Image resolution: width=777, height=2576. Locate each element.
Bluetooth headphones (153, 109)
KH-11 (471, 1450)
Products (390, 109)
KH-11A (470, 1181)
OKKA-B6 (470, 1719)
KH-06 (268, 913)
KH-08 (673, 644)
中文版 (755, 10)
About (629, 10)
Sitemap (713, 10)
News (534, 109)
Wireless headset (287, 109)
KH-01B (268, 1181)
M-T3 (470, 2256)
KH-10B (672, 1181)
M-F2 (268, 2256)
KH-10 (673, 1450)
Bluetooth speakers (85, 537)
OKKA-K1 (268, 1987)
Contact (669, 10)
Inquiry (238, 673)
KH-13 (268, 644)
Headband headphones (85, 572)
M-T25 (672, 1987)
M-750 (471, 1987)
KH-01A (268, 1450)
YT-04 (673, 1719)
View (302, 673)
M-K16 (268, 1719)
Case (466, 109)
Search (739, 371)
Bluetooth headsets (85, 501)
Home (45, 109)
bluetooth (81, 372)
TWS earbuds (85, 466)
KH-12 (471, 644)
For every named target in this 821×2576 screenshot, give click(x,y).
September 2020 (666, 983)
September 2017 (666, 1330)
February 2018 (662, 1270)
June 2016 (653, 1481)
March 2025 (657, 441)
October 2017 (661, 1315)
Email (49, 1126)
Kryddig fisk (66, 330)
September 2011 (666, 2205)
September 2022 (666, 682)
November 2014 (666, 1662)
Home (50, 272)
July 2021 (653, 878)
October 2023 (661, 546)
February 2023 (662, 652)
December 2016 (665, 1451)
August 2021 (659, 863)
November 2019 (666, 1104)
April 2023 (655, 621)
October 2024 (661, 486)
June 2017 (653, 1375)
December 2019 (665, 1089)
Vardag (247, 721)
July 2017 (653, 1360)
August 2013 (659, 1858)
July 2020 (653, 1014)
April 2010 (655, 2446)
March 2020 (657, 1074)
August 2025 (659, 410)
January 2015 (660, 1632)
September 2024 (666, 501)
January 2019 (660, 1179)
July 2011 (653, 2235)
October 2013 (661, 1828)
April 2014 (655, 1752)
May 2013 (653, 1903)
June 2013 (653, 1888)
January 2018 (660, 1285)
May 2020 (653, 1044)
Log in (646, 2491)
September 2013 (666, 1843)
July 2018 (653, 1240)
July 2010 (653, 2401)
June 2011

· · ·

:: What you will do ::
All lines from the one that contains "May 2020 (653, 1044)" to the end of the records above are to be copied exactly; leave out the rest.

:: Answer section ::
May 2020 (653, 1044)
Log in (646, 2491)
September 2013 (666, 1843)
July 2018 (653, 1240)
July 2010 (653, 2401)
June 2011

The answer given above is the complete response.